手際だから客一同は喝采した。真に満堂割るる許りの喝采で、中には「朝倉男爵万歳」とまで褒める者も有った。猶も見て居る中に此の美人、即ち松谷秀子は、充分主人に頼まれた者と見え、其の所に在る音楽台に行き、客一同に会釈して音楽を奏し始めた、その上手な事は実に非常だ、爾して謡う声も鶯喉《おうこう》に珠を転すとやら東洋の詩人なら評する程だ、満堂又も割れる許りの喝采が起った、今度の喝采は全く怪美人の芸を褒めるので、主人男爵は与《あず》からぬのだ、頓て音楽が終ると美人の身体は段々に小さくなり何時の間にか幻燈の影と変って、羽の生えた天人の子供と為り天上の楽園の舞と成って終った、イヤサ黒人の幻燈なら此の通り手際好く終る所で有ろうが、流石は素人――イヤ流石などと褒めるには及ばぬ――其所は素人の悲しさで、幻燈の影を美人と差し替える事は出来るが、其の美人を逆戻しに段々小さくして元の幻燈の影にする事は出来ぬ、実は音楽の終ると共に手取り早くパッと燈光を消して満堂を元の暗にして結局を附けた、寧そ此の方が厭味が無くて好いと客の半分ほどは止むを得ずお世辞を云った、仲々お世辞の言い方は有る者だ。

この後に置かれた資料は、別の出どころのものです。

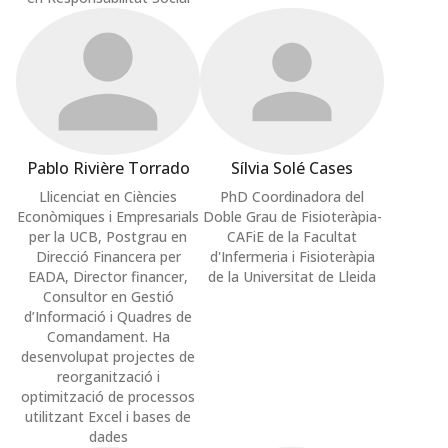
Pablo Rivière Torrado
Sílvia Solé Cases
Llicenciat en Ciències
PhD Coordinadora del
Econòmiques i Empresarials
Doble Grau de Fisioteràpia-
per la UCB, Postgrau en
CAFiE de la Facultat
Direcció Financera per
d'Infermeria i Fisioteràpia
EADA, Director financer,
de la Universitat de Lleida
Consultor en Gestió
d’Informació i Quadres de
Comandament. Ha
desenvolupat projectes de
reorganització i
optimització de processos
utilitzant Excel i bases de
dades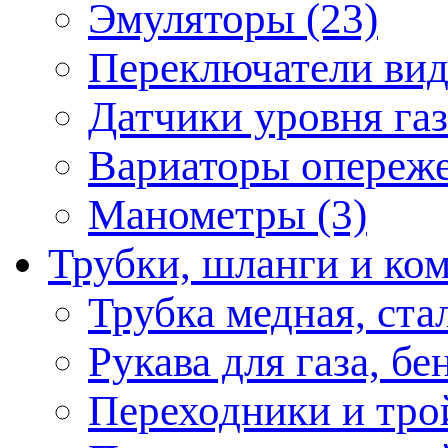
Эмуляторы (23)
Переключатели вида
Датчики уровня газ
Вариаторы опереже
Манометры (3)
Трубки, шланги и к
Трубка медная, ста
Рукава для газа, бе
Переходники и тро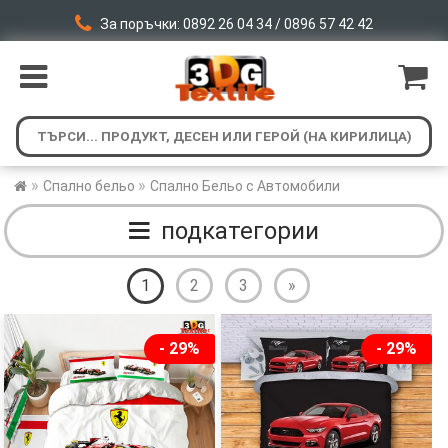
За поръчки: 0892 26 04 34 / 0896 57 42 42
»
»
Спално бельо
Спално Бельо с Автомобили
подкатегории
1
2
3
»
- 29%
- 29%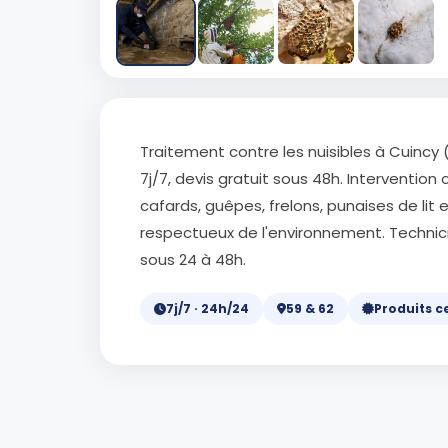
Traitement contre les nuisibles à Cuincy 
7j/7, devis gratuit sous 48h. Intervention c
cafards, guêpes, frelons, punaises de lit e
respectueux de l'environnement. Technici
sous 24 à 48h.
7j/7 · 24h/24
59 & 62
Produits ce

 再び満堂が明るくなると松谷秀子は元の席へ復って居る、客は口々に主人を褒め又秀子を褒めたが、主人の芸は最一度と所望する人無けれど松谷秀子の音楽は是非最一度と後をネダる人が多い、シテ見ると秀子の芸が主人よりも上か知らん、其のうちにも余の叔父は嬉し相に立って行き再会の歓びを述べて最う一回をと言葉を添えたが其の様は恋人の有様で有る、秀子も甚く余の叔父を懐かしく思う様子で、特別の笑顔を現わしたが併し「私の音楽は二度目をお聞きに入れると荒が出ます」と謙遜して所望に応ぜぬ、其の辺の応対の様や物の言い振りの仇けない所を見ると余は実に矢も楯も耐らぬ、自分の魂が鎔けて直ちに秀子の魂に同化するような気がした、勿論余は秀子の身に何か秘密の有る事は知って居る、余自ら怪美人と云う綽名を加えた程だから、玲瓏《れいろう》と透き徹った身の上とは思わぬ。「秘書官」と云う著者で文学の嗜みのある事も分り今夜の芸で音楽の素養の有る事も分ったとは云え、或る方面から見れば之さえも怪しさの一つでは有るが、併し幾等怪しくても立派な令嬢には違いない、誰の妻としても決して非難すべき者ではない、自分自ら「私は密旨を帯びて居ます」など有体に云う所を見ても嘘偽りなどを云う様な暗い心でない事も分って居る、余は斯う思うと余り叔父と秀子との仲の好いのが気に掛かり、邪魔すると云う訳ではないが同じく秀子の傍へ行って、叔父を推し退ける程にして挨拶した。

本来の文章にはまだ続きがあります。